Factor graphs are bipartite consisting of variables and factors, which are connected by edges to form a graph structure. The terminology of nodes is reserved for actually storing the data on some graph oriented technology.
Variables, denoted as the larger nodes in the figur below, represent state variables of interest such as vehicle or landmark positions, sensor calibration parameters, and more.
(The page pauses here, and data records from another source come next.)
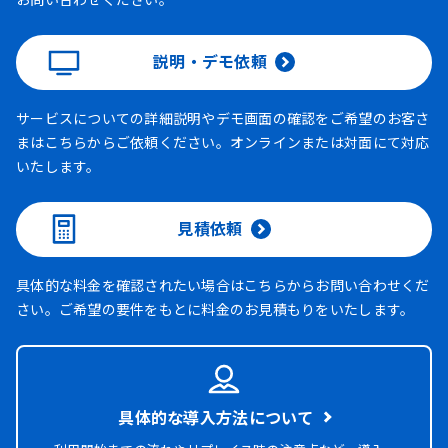
説明・デモ依頼
サービスについての詳細説明やデモ画面の確認をご希望のお客さ
まはこちらからご依頼ください。オンラインまたは対面にて対応
いたします。
見積依頼
具体的な料金を確認されたい場合はこちらからお問い合わせくだ
さい。ご希望の要件をもとに料金のお見積もりをいたします。
具体的な導入方法について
Variables are likely hidden values which are not directly observed, but we want to estimate them them from observed data and at least some minimal algebra structure from probabilistic measurement models.
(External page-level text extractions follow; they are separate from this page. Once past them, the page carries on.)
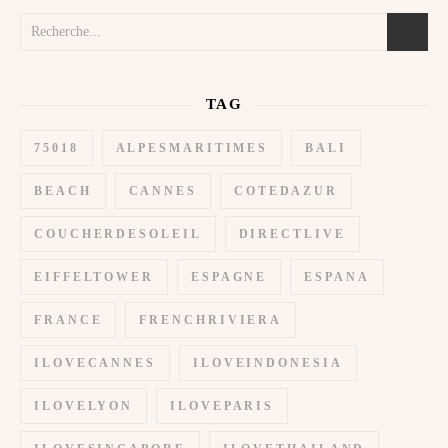
TAG
75018
ALPESMARITIMES
BALI
BEACH
CANNES
COTEDAZUR
COUCHERDESOLEIL
DIRECTLIVE
EIFFELTOWER
ESPAGNE
ESPANA
FRANCE
FRENCHRIVIERA
ILOVECANNES
ILOVEINDONESIA
ILOVELYON
ILOVEPARIS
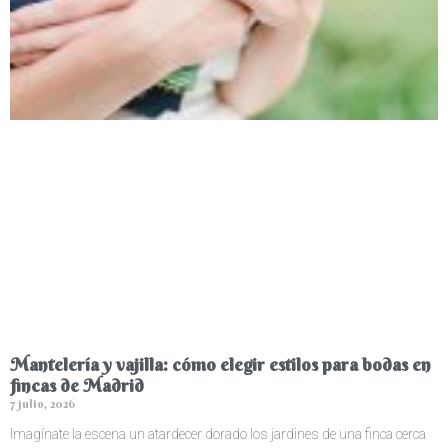
Mantelería y vajilla: cómo elegir estilos para bodas en
fincas de Madrid
7 julio, 2026
Imagínate la escena un atardecer dorado los jardines de una finca cerca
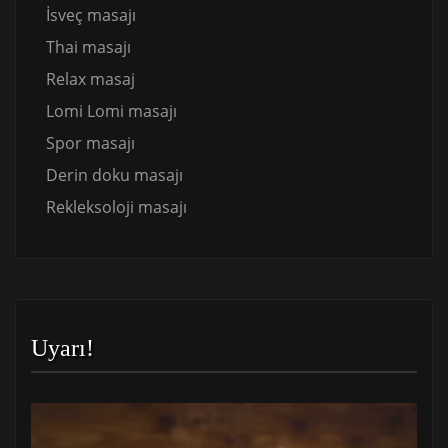
İsveç masajı
Thai masajı
Relax masaj
Lomi Lomi masajı
Spor masajı
Derin doku masajı
Rekleksoloji masajı
Uyarı!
Factors, the smaller nodes in the figure, represent the algebraic interaction between particular variables, which is captured through edges. Factors must adhere to the limits of probabilistic models – for example conditional likelihoods capture the likelihood correlations between variables; while priors (unary to one variable) represent absolute information to be introduced. A heterogeneous factor graph illustration is shown below; also see a broader discussion linked on the literature page.
We assume factors are constructed from statistically independent measurements (i.e. no direct correlations between measurements other than the known algebraic model that might connect them), then we can use Probabilistic Chain rule to write inference operation down (unnormalized):
\[P(\Theta | Z) \propto P(Z | \Theta) P(\Theta)\]
This unnormalized "Bayes rule" is a consequence of two ideas, namely the probabilistic chain rule where Theta represents all variables and Z represents all measurements or data
\[P(\Theta , Z) = P(Z | \Theta) P(\Theta)\]
\[P(\Theta, Z) = P(\Theta | Z) P(Z).\]
The inference objective is to invert this system, so as to find the states given the product between all the likelihood models (based on the data):
\[P(\Theta | Z) \propto \prod_i P(Z_i | \Theta_i) \prod_j P(\Theta_j)\]
We use the uncorrelated measurement process assumption that measurements Z are independent given the constructed algebraic model.
Strictly speaking, factors are actually "observed variables" that are stochastically "fixed" and not free for estimation in the conventional SLAM perspective. Waving hands over the fact that factors encode both the algebraic model and the observed measurement values provides a perspective on learning structure of a problem, including more mundane operations such as sensor calibration or learning of channel transfer models.